Dakota came back from SeaCamp and had an amazing time. He had his first kiss and it was as amazing as any mother could want for her son. The girl was sixteen- he is fifteen- beautiful, she spoke five languages and was FRENCH. She spoke only a little English and flew here just for SeaCamp. She kissed Him. Oh my beautiful boy. My firstborn. My beautiful, smart, deep, soulful, passionate, brave, stubborn, beautiful-hearted boy.


Lola sleeps. Dakota sleeps. Ian sleeps in another house, sweet faced, still much younger than his older brother. Mr. Curry sleeps, and I love him. I love that he remembers the first time he saw me, at fifteen, and that I remember the first time I saw him, and that the first time we hung out- at nineteen- he was so nervous the only thing he said for three hours to me was ' OK ' when I asked him to hand money to a homeless man. I love that I can look at my naked body and remember being so much younger and giving it to him, as the gift that sex is, and him accepting it with the proper reverence and joy and gratitude and respect and shyness that I wanted, and knowing we had something special. I love that he moves his hand over the curve of my rounded stomach and has exactly the same gleam as he did when I was twenty-five and my stomach was a flat, inward curving. I love that he loves Will Ferrall for the same reasons I do. I love that opens doors for everyone, but especially the old, sick or female. I love that he has great respect for the elderly, even the riduculously disagreeable elderly. I love that he once jumped in his car and drove straight to San Francisco to kick his sister's boyfriend's ass who pushed her and threw things in a fight, and I love that he didn't hunt the guy down when he wasn't there, but instead simply helped his sister move out. I love that he loves to travel. I love that he thinks I am the most brilliant writer since anyone, ever. I love that he is completely and totally sure that one day my novel will be published. I love that he is in his thirties and still growing, still changing, not stagnent. I love that when he is himself, he is kind to me, and patient, and I love how we work as a team, and how I am kind, and patient with him, and how when we are not, we apologize and try again, and I love how underneath our anger there is still a gentleness that is borne of deep love. But right now, I hate this. I hate all of this dissapearing and not knowing when to expect it back. Can you send me a card? Can you RSVP:


sorry for delay, will be back at the end of the month, love you


It is summer, it is hot, my children are healthy and happy and I have a home and food and I just bought new jeans two weeks ago that look great on me, and I know these things make me lucky. I grabbed around Lola's tiny rib cage tonight and lay there awake as she slept for twenty minutes, just smelling her, just looking at her nose as she slept. Then I held Dakota, listened to his voice. I am blessed, and I am sad.

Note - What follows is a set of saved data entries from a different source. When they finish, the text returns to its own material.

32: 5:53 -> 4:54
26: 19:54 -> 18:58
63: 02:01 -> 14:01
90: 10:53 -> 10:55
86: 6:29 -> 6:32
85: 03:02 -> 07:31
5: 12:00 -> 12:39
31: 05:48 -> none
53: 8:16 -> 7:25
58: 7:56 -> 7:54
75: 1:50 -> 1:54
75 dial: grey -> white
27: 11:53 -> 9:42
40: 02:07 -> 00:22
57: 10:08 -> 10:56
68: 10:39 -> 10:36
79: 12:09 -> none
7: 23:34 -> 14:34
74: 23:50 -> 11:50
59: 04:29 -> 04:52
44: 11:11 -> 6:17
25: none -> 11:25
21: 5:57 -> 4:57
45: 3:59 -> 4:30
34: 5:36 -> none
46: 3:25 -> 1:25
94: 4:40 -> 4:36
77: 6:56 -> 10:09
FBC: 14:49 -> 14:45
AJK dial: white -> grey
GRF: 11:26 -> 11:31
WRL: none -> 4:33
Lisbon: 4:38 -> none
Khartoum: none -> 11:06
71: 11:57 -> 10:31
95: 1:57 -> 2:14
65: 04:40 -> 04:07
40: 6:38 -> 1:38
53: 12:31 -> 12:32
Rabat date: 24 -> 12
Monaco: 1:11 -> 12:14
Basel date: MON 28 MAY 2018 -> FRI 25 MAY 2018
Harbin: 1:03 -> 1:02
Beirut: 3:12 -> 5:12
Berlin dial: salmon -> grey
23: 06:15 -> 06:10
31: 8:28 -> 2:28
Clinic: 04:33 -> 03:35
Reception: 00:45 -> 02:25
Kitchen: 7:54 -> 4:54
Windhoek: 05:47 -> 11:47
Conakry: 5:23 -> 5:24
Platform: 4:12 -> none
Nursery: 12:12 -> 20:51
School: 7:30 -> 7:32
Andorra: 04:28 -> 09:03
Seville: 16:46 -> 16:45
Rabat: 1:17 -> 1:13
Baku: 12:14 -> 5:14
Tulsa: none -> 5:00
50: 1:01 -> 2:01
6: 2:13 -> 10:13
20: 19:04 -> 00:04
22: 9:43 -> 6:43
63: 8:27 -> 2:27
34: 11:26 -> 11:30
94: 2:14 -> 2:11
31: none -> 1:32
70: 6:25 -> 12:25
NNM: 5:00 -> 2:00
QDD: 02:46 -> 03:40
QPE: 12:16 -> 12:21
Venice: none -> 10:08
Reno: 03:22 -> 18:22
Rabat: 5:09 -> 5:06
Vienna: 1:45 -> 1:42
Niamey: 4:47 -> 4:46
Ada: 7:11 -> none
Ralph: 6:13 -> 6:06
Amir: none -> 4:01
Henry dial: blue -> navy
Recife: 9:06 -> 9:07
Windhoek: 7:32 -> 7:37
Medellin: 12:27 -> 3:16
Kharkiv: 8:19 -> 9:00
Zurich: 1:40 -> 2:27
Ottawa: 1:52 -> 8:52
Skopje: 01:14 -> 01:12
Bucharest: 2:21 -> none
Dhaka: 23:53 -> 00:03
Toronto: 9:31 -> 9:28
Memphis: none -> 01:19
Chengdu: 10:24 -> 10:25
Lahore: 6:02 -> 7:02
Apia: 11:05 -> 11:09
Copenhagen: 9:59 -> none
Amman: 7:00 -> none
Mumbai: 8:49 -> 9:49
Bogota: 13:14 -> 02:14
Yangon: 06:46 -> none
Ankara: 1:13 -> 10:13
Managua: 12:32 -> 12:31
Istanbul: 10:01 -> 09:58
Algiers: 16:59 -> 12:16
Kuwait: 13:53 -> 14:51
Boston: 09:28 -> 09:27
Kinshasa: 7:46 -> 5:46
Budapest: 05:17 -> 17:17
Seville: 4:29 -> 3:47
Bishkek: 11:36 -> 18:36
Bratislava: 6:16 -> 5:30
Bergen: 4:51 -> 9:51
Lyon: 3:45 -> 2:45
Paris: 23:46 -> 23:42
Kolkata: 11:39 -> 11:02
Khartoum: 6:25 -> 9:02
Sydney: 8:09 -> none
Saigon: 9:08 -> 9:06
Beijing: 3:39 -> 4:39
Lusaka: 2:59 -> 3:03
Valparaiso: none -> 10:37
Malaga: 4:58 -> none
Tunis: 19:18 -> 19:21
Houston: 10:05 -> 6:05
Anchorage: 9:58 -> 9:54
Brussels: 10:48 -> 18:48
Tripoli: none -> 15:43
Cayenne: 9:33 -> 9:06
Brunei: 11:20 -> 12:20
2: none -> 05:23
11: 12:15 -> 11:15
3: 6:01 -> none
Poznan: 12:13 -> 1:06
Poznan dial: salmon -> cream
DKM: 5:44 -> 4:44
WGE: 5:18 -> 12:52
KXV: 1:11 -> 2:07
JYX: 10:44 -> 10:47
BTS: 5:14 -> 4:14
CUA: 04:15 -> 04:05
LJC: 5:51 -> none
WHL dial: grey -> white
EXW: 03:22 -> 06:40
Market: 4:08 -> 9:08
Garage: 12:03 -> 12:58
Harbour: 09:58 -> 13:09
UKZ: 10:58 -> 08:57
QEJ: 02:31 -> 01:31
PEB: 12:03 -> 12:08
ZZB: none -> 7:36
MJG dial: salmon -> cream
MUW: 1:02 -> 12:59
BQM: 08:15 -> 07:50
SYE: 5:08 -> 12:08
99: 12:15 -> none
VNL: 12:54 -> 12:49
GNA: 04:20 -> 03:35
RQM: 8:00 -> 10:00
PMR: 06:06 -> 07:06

The summer moves over me and somehow cannot penetrate, like being so cold your bones hurt and taking a bath and still finding the trembling of cold vibrating in your core. I move slowly, I breathe slowly, it feels like holding my breath. My ribs ache. Strange hives without itching creep over my legs. I observe them cooly. What are you here for? I think. I'm not taking any more messages. At night Lola is very afraid of the dark, of going to sleep, since she saw part of a scary movie at her friend's house. I have set up a system to help her: we pray, leave a light on, talk about the nature of fear, how everyone has to learn about it, how it is a feeling not a fact, how safe she is, and I lie in bed with her every night. I feel like a great fake. I am afraid, too. Maybe she knows this and it's my fault she's not getting better. That's parenthood for you. You are deprived of even the sanctity of your own horrible secrets, because even they are drawn out like metal to magnet by the power of our chlidren's connections to us.


I am waiting. My feet move slowly in the pool, kicking. I dive underneath the water and open my eyes and the sunlight is refracted so brightly my skin glows. I let myself go, and float to the surface. My body is boyant and the slick of my breasts rise through the water. Somehow, it is all reversed and instead of drowning I am afraid of surfacing. I am waiting.